Your superhuman powers of determining social class from a few photos and videos are truly a wonder to behold!


----------



## purplex (Apr 2, 2009)

Cobbles said:


> That would be Taxpayers - e.g. the element of the population that has a work ethic (as opposed to "anarchists").



Lazy generalizing thread derailing tabloid reading sheep
Baah


----------



## Zachor (Apr 2, 2009)

Blagsta said:


> Your superhuman powers of determining social class from a few photos and videos are truly a wonder to behold!



I spent many years photographing large scale public disorder events like this and spent a lot of time hanging round with various trots and peace activists and stuff like that as part of that work.

I always found that those who espoused revolution most strongly were not the average low paid worker or even skilled worker they were the sons and daughters of lawyers, business people, high end public sector workers etc etc etc.

Its not a case of having a 'superhuman ability' to determine social class its what I have observed from being in amongst them.


----------



## Blagsta (Apr 2, 2009)

Zachor said:


> I spent many years photographing large scale public disorder events like this and spent a lot of time hanging round with various trots and peace activists and stuff like that as part of that work.
> 
> I always found that those who espoused revolution most strongly were not the average low paid worker or even skilled worker they were the sons and daughters of lawyers, business people, high end public sector workers etc etc etc.
> 
> Its not a case of having a 'superhuman ability' to determine social class its what I have observed from being in amongst them.



You're such a lying wanker


----------



## Blagsta (Apr 2, 2009)

fwiw, I've spent a lot of my adult life associating with various trots and anarchos.  The vast majority are working class or lower middle class.


----------



## onenameshelley (Apr 2, 2009)

Blagsta said:


> You're such a lying wanker



sometimes i dont half love you mate


----------



## editor (Apr 2, 2009)

ajdown said:


> "Youth march for jobs" is now proceeding along Tooley Street.  Guessing about 150-200 total.  Seemed a fairly laid back bunch.


I'm sure the police will be along shortly to change all that.


----------



## FabricLiveBaby! (Apr 2, 2009)

ffs, for those STILL banging on about class like ti is the be all and end all.... is class really THAT important when it comes to something like economic change.  Surley it doens't matter what class you are from as long as you support a change?

I am not attending,  but keeping my fingers crossed and sending good wishes for all those brave enough to go.


----------



## Blagsta (Apr 2, 2009)

FabricLiveBaby! said:


> ffs, for those STILL banging on about class like ti is the be all and end all.... is class really THAT important when it comes to something like economic change.  Surley it doens't matter what class you are from as long as you support a change?
> 
> I am not attending,  but keeping my fingers crossed and sending good wishes for all those brave enough to go.

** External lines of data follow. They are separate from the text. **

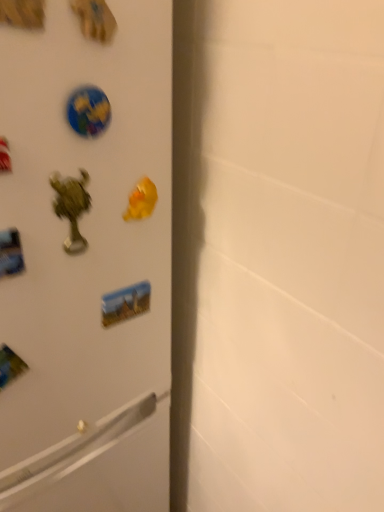 Question: From a real-world perspective, is gold metallic magnet at center physically located above or below matte plastic sticker at center, positioned as the 1th sticker in back-to-front order?

Choices:
 (A) above
 (B) below

Answer: (A)

Question: Considering the positions of gold metallic magnet at center and matte plastic sticker at center, the 2th sticker from the top, in the image, is gold metallic magnet at center wider or thinner than matte plastic sticker at center, the 2th sticker from the top,?

Choices:
 (A) wide
 (B) thin

Answer: (A)

Question: Which of these objects is positioned closest to the matte plastic sticker at center, the 1th sticker ordered from the bottom?

Choices:
 (A) white matte refrigerator at left
 (B) gold metallic magnet at center
 (C) glossy plastic globe at upper left, positioned as the 1th sticker in front-to-back order

Answer: (B)

Question: Which of these objects is positioned farthest from the white matte refrigerator at left?

Choices:
 (A) matte plastic sticker at center, the 1th sticker ordered from the bottom
 (B) gold metallic magnet at center
 (C) glossy plastic globe at upper left, the 2th sticker in the bottom-to-top sequence

Answer: (C) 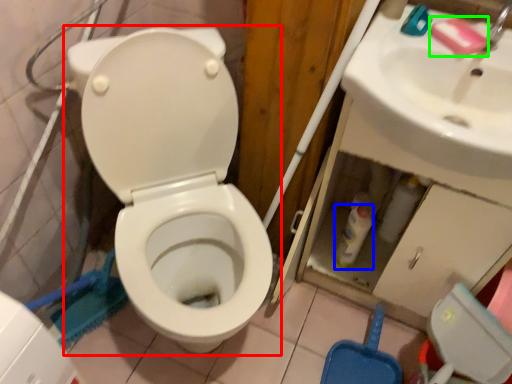 Question: Which object is positioned closest to toilet (highlighted by a red box)? Select from bottle (highlighted by a blue box) and soap (highlighted by a green box).

Choices:
 (A) bottle
 (B) soap

Answer: (A) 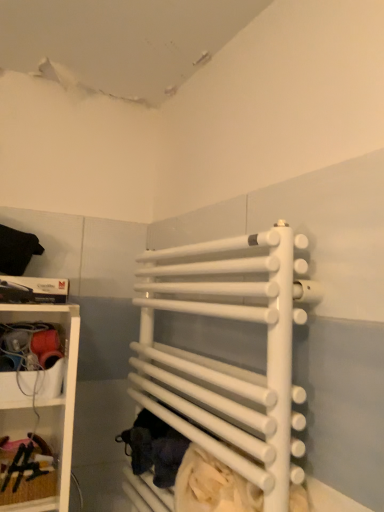 The image size is (384, 512). Identify the location of wooden at left. (55, 450).

What do you see at coordinates (55, 450) in the screenshot? Image resolution: width=384 pixels, height=512 pixels. I see `wooden at left` at bounding box center [55, 450].

Locate an element on the screen. Image resolution: width=384 pixels, height=512 pixels. white matte towel rack at center is located at coordinates (226, 362).

What do you see at coordinates (226, 362) in the screenshot? The height and width of the screenshot is (512, 384). I see `white matte towel rack at center` at bounding box center [226, 362].

Locate an element on the screen. The width and height of the screenshot is (384, 512). wooden at left is located at coordinates (55, 450).

Visually, is white matte towel rack at center positioned to the left or to the right of wooden at left?

white matte towel rack at center is to the right of wooden at left.

Which is behind, white matte towel rack at center or wooden at left?

wooden at left.

Considering the positions of point (144, 266) and point (72, 435), is point (144, 266) closer or farther from the camera than point (72, 435)?

Point (144, 266).

From the image's perspective, is white matte towel rack at center positioned above or below wooden at left?

white matte towel rack at center is situated higher than wooden at left in the image.

From a real-world perspective, is white matte towel rack at center physically below wooden at left?

No, from a real-world perspective, white matte towel rack at center is not beneath wooden at left.

Does white matte towel rack at center have a greater width compared to wooden at left?

Correct, the width of white matte towel rack at center exceeds that of wooden at left.

Who is taller, white matte towel rack at center or wooden at left?

white matte towel rack at center.

Considering the sizes of objects white matte towel rack at center and wooden at left in the image provided, who is bigger, white matte towel rack at center or wooden at left?

With larger size is white matte towel rack at center.

Is white matte towel rack at center spatially inside wooden at left, or outside of it?

The correct answer is: outside.

Are white matte towel rack at center and wooden at left far apart?

No, white matte towel rack at center is not far from wooden at left.

From the picture: Is white matte towel rack at center looking in the opposite direction of wooden at left?

No, white matte towel rack at center's orientation is not away from wooden at left.

What's the angular difference between white matte towel rack at center and wooden at left's facing directions?

There is a 87.7-degree angle between the facing directions of white matte towel rack at center and wooden at left.

Locate an element on the screen. The width and height of the screenshot is (384, 512). bunk bed on the right side of wooden at left is located at coordinates (226, 362).

Considering the positions of objects wooden at left and white matte towel rack at center in the image provided, who is more to the left, wooden at left or white matte towel rack at center?

wooden at left.

Considering the positions of objects wooden at left and white matte towel rack at center in the image provided, who is behind, wooden at left or white matte towel rack at center?

Positioned behind is wooden at left.

Considering the positions of point (61, 450) and point (140, 490), is point (61, 450) closer or farther from the camera than point (140, 490)?

Point (61, 450).

From the image's perspective, between wooden at left and white matte towel rack at center, which one is located above?

white matte towel rack at center is shown above in the image.

From a real-world perspective, is wooden at left physically above white matte towel rack at center?

No, from a real-world perspective, wooden at left is not above white matte towel rack at center.

Which of these two, wooden at left or white matte towel rack at center, is wider?

Wider between the two is white matte towel rack at center.

Between wooden at left and white matte towel rack at center, which one has more height?

With more height is white matte towel rack at center.

In terms of size, does wooden at left appear bigger or smaller than white matte towel rack at center?

Considering their sizes, wooden at left takes up less space than white matte towel rack at center.

Is white matte towel rack at center surrounded by wooden at left?

No, white matte towel rack at center is not surrounded by wooden at left.

Is wooden at left far from white matte towel rack at center?

wooden at left is near white matte towel rack at center, not far away.

Is wooden at left looking in the opposite direction of white matte towel rack at center?

No, white matte towel rack at center is not at the back of wooden at left.

Measure the distance between wooden at left and white matte towel rack at center.

They are 17.98 inches apart.

You are a GUI agent. You are given a task and a screenshot of the screen. Output one action in this format:
    pyautogui.click(x=<x>, y=<y>)
    Task: Click on the cabinet on the left side of white matte towel rack at center
    Image resolution: width=384 pixels, height=512 pixels.
    Given the screenshot: What is the action you would take?
    pyautogui.click(x=55, y=450)

I want to click on cabinet behind the white matte towel rack at center, so click(x=55, y=450).

Image resolution: width=384 pixels, height=512 pixels. What are the coordinates of `cabinet below the white matte towel rack at center (from a real-world perspective)` in the screenshot? It's located at (55, 450).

Class is about economic change!

The problem is when people conflate social/cultural class signifiers with relationship to capital.  This has been gone into many times on here.  Do a search on the subject!


----------



## ajdown (Apr 2, 2009)

editor said:


> I'm sure the police will be along shortly to change all that.



There looked like there was about 30-40 plod escorting them when they left the park actually.


----------



## well red (Apr 2, 2009)

I don't know quite what is going on there but it seems like the cops are using ladders to storm the Rampart centre at the moment.


----------



## danny la rouge (Apr 2, 2009)

FabricLiveBaby! said:


> is class really THAT important when it comes to something like economic change.

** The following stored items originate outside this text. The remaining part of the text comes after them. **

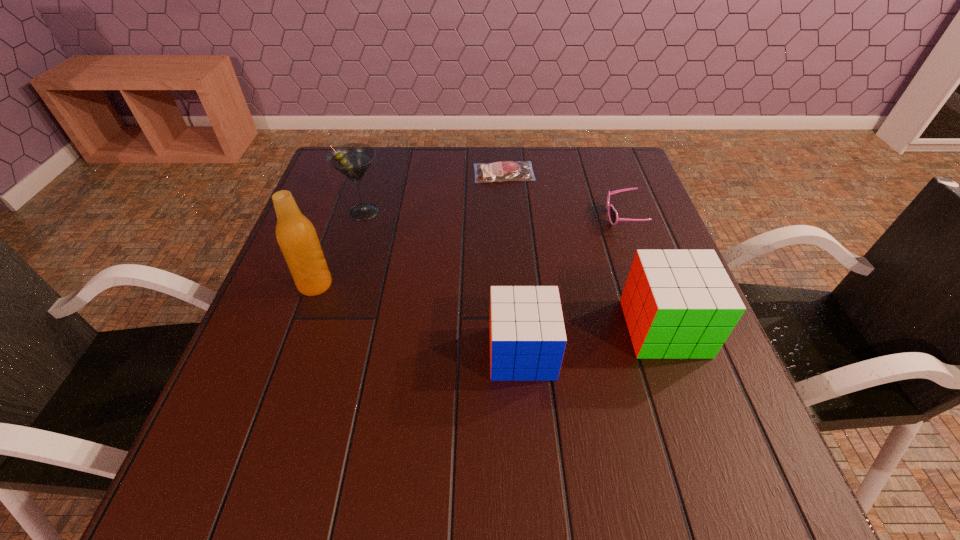 The width and height of the screenshot is (960, 540). I want to click on vacant area in the image that satisfies the following two spatial constraints: 1. on the front side of the tallest object; 2. on the right side of the third shortest object, so click(291, 353).

Find the location of a particular element. vacant area in the image that satisfies the following two spatial constraints: 1. on the front-facing side of the third tallest object; 2. on the left side of the sunglasses is located at coordinates (662, 328). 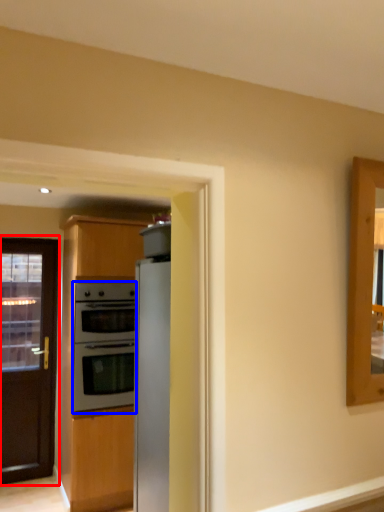 Question: Which object appears closest to the camera in this image, door (highlighted by a red box) or oven (highlighted by a blue box)?

Choices:
 (A) door
 (B) oven

Answer: (B) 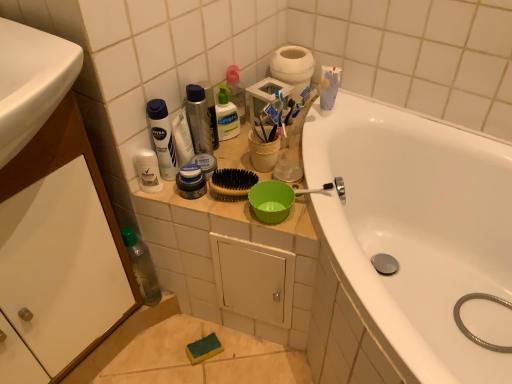 This screenshot has height=384, width=512. Find the location of `free space in front of translucent plastic bottle at upper center, acting as the first cleaning product starting from the right`. free space in front of translucent plastic bottle at upper center, acting as the first cleaning product starting from the right is located at coordinates (243, 152). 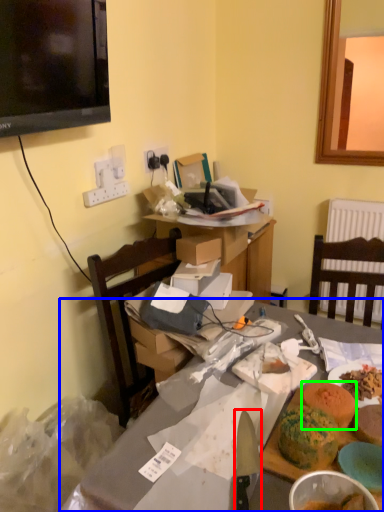 Question: Which is farther away from knife (highlighted by a red box)? table (highlighted by a blue box) or food (highlighted by a green box)?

As blag has suggested, you seem a little confused as to what class analysis means.


----------



## hipipol (Apr 2, 2009)

Cobbles said:


> That would be Taxpayers - e.g. the element of the population that has a work ethic (as opposed to "anarchists").



Ive probably paid more tax then you've had hot fucking dinners sunshine, for that reason you wont mind me sending a load of blokes in helmets and flack jackets to give you the good kicking you so obviously richly derserve

Turd


----------



## e19896 (Apr 2, 2009)

12:36 Police on ground floor of Earl St Convergence Centre

12:34 Report of Police entering Rampart with shields, building fully surrounded

12:30: 100 Riot police with door opening equipment and armoured vehicles are outside the Earl St Convergence Centre

12:28: Police officers are climbing RampARTs.

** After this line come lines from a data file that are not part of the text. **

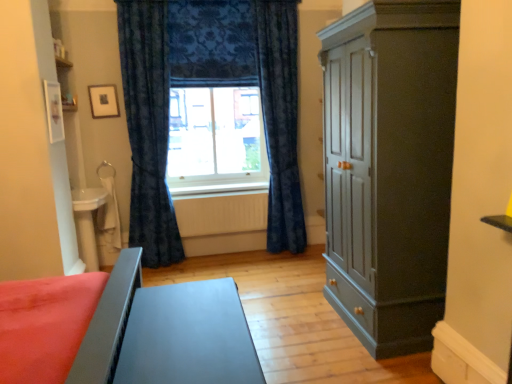 At what (x,y) coordinates should I click in order to perform the action: click on vacant space situated above white painted wood at center (from a real-world perspective). Please return your answer as a coordinate pair (x, y). Looking at the image, I should click on (223, 180). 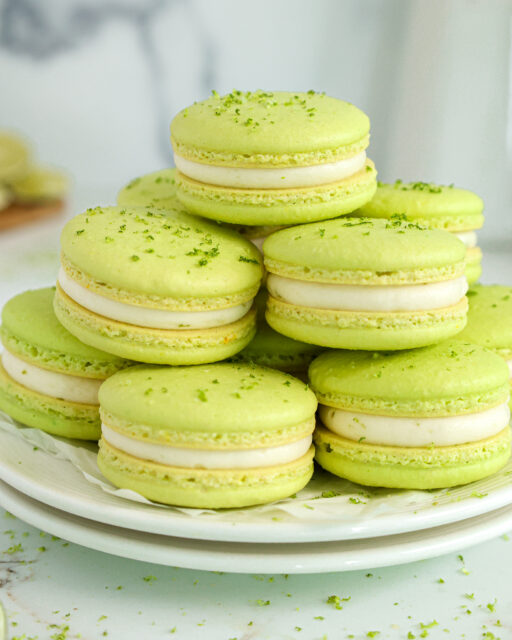 Find the location of a particular element. plates is located at coordinates (315, 563), (315, 541). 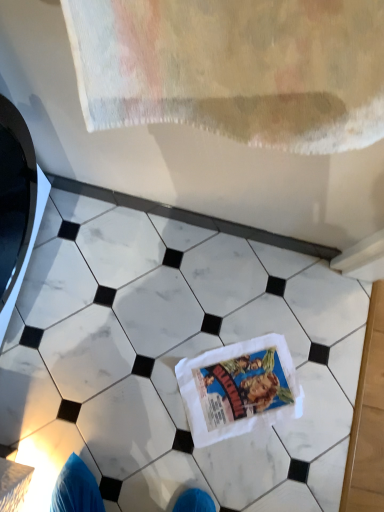 You are a GUI agent. You are given a task and a screenshot of the screen. Output one action in this format:
    pyautogui.click(x=<x>, y=<y>)
    Task: Click on the free point above white marble tile at center (from a real-world perspective)
    
    Given the screenshot: What is the action you would take?
    pyautogui.click(x=193, y=369) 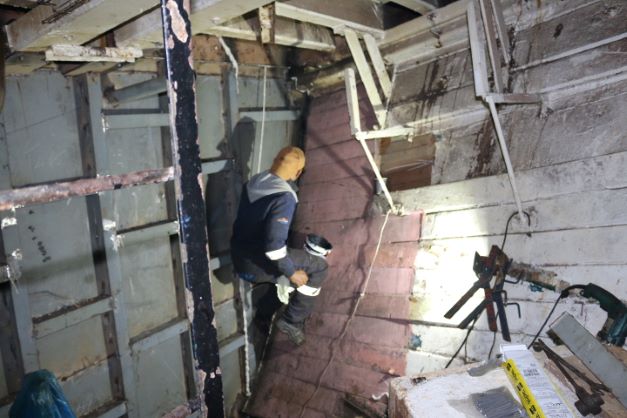 I want to click on light, so click(482, 262). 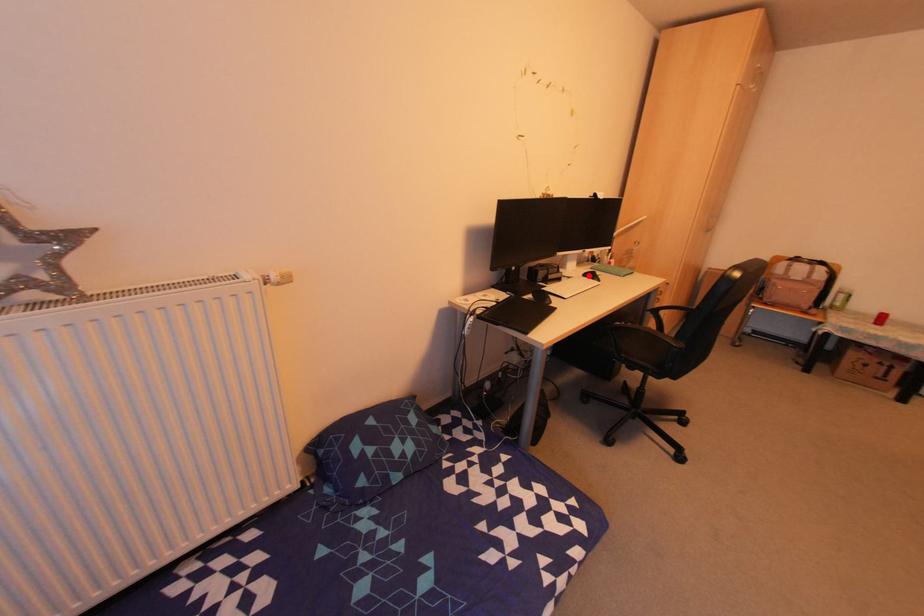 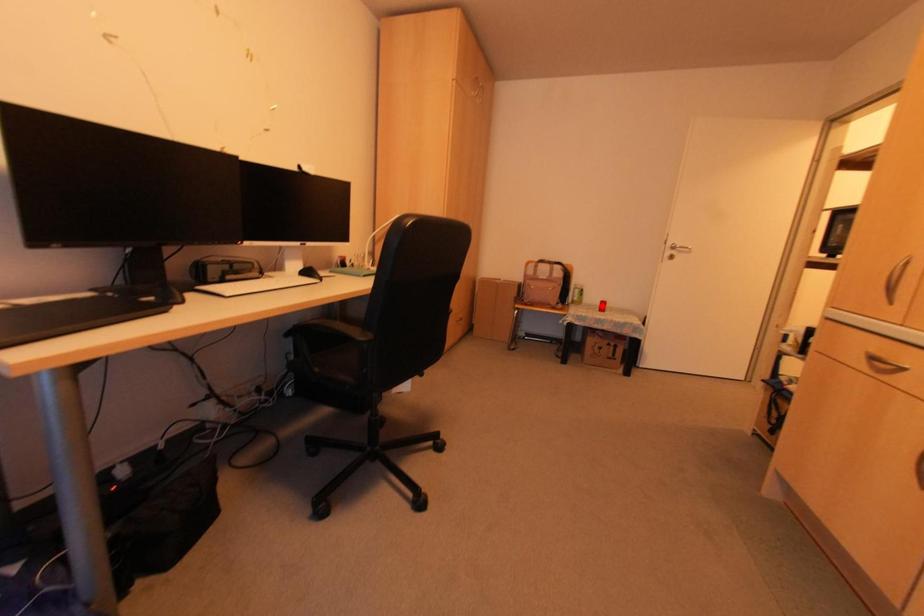 I am providing you with two images of the same scene from different viewpoints. A red point is marked on the first image and another point is marked on the second image. Are the points marked in image1 and image2 representing the same 3D position?

No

12:20 Bank is swarming with police, eveyone there is being searched under Section 60

12:14 Police are getting out ladders outside RampARTs social centre

11:44 Police are stopping and searching people outside the Earl St convergence centre. They are taking people's phones saying that they have been stolen if people do not cooperate. Legal advice is to stay inside the convegence centre at the moment.

http://london.indymedia.org.uk/articles


----------



## e19896 (Apr 2, 2009)

RT@IMCUK rampART social centre being evicted by riot police NOW!!! confirmed 100% rampart street E1 2LA of commercial road. #imcg20 #g20

twiiter


----------



## hipipol (Apr 2, 2009)

Zachor said:


> Good.  Shame their genuine grievances over jobs are being overshadowed by the antics of the middle class football hoolies yesterday.



few people are able to generate the in my gut cell level loathing you manage somehow to call from me mate - I am astonished at your ability to plumb even deeper depths ON A DAILY BASIS!!!!!
I supose it inicates a level of skill and should be admired in the way difficult to kill bacteria can be admired, but ah, we have all sorts of shit to deal with bacteria, how to eradicate you, this is the question........


----------



## ViolentPanda (Apr 2, 2009)

Cobbles said:


> That would be Taxpayers - e.g. the element of the population that has a work ethic (as opposed to "anarchists").



Cobbles talking cobblers. Who'd have thunk it?


----------



## ViolentPanda (Apr 2, 2009)

Blagsta said:


> Your superhuman powers of determining social class from a few photos and videos are truly a wonder to behold!



He has similar powers for determining philo- & anti-Semitism, you know!


----------



## ViolentPanda (Apr 2, 2009)

Goatherd said:


> No VAT if you're an anarchist? Where do I sign up?



Fuck VAT, I'm wondering whether I can claim 30+ years worth of income tax back off "the man"!!


----------



## Zachor (Apr 2, 2009)

Blagsta said:


> You're such a lying wanker



Bollocks I can supply you my former client list I'll pm it to you if you want.  Tosser.


----------



## purplex (Apr 2, 2009)

Blagsta said:


> Class is about economic change!
> 
> The problem is when people conflate social/cultural class signifiers with relationship to capital.  This has been gone into many times on here.  Do a search on the subject!



In light of the fact that protestors are being writen off elsewhere as middle class or trustafarians, non-tax paying hippies, purely in that context its irrelevant.  Its irrelevant because its bollocks. Tired lazy generalizations, I think that was the point flb was making. That is all.


----------



## Zachor (Apr 2, 2009)

hipipol said:


> few people are able to generate the in my gut cell level loathing you manage somehow to call from me mate - I am astonished at your ability to plumb even deeper depths ON A DAILY BASIS!!!!!.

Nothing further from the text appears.